Only one stretch of the data below is wanted: the lines from the one with "HONOR AI (996, 86)" through the one with "Tablets (675, 86)", repeated exactly.

§ §

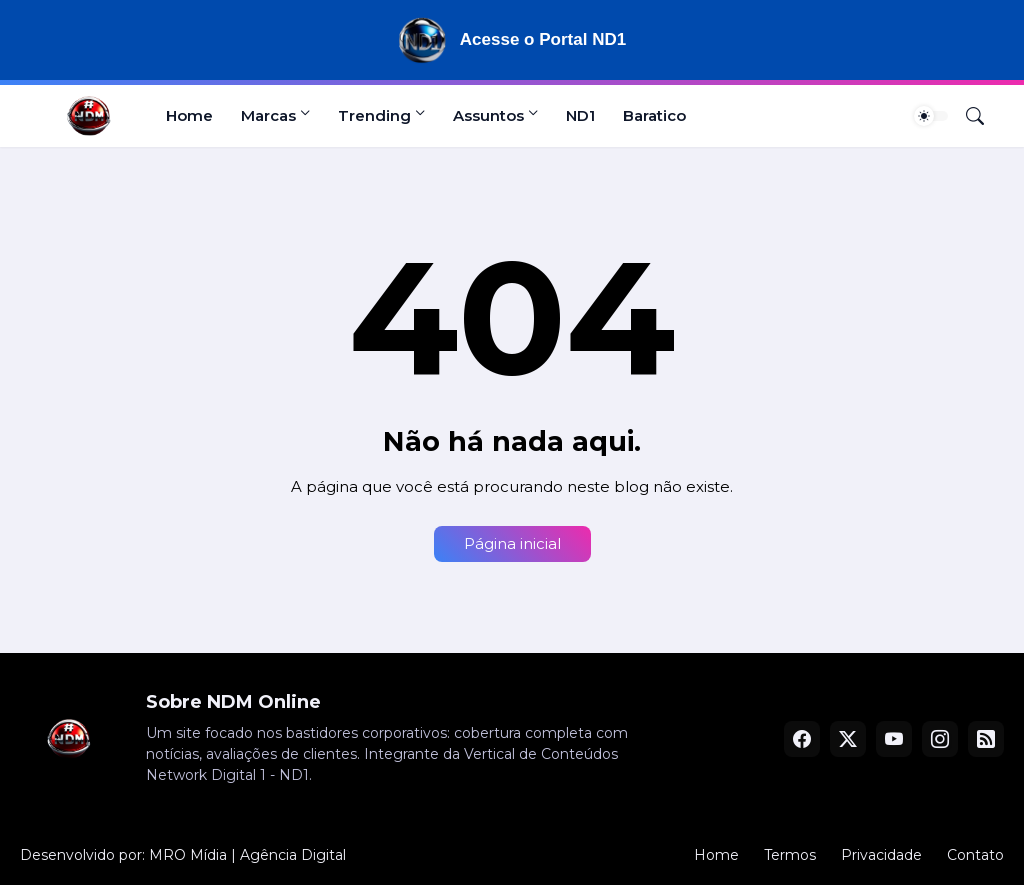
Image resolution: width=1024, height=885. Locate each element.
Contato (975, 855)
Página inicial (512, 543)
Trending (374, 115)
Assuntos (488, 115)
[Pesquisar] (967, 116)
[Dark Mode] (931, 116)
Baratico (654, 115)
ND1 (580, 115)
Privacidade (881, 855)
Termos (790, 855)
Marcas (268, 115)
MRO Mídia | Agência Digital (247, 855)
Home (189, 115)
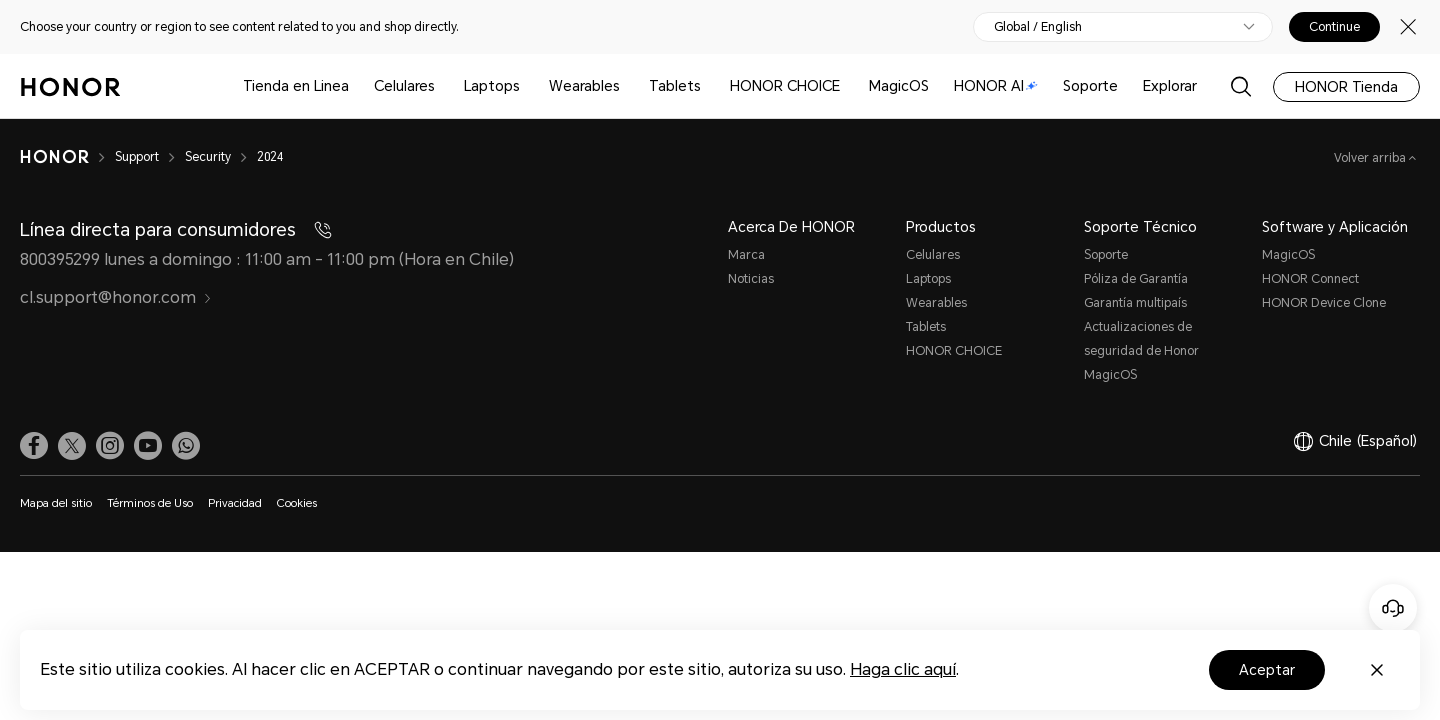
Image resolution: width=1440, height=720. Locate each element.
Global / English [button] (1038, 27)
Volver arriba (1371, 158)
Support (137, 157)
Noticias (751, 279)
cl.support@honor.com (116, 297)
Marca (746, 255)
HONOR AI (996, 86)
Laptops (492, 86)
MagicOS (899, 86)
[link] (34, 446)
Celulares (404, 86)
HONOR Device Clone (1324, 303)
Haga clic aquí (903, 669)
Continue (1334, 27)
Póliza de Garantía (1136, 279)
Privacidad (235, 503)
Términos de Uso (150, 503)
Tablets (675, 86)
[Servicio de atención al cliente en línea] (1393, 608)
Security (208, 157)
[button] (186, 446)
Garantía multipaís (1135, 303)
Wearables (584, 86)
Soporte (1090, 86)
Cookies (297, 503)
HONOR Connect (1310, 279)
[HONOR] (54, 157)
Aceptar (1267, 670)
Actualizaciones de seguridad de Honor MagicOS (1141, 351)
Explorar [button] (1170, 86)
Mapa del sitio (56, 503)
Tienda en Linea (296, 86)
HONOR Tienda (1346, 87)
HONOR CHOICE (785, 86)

§ §

__TASK OUTPUT__:
HONOR AI (996, 86)
Laptops (492, 86)
MagicOS (899, 86)
[link] (34, 446)
Celulares (404, 86)
HONOR Device Clone (1324, 303)
Haga clic aquí (903, 669)
Continue (1334, 27)
Póliza de Garantía (1136, 279)
Privacidad (235, 503)
Términos de Uso (150, 503)
Tablets (675, 86)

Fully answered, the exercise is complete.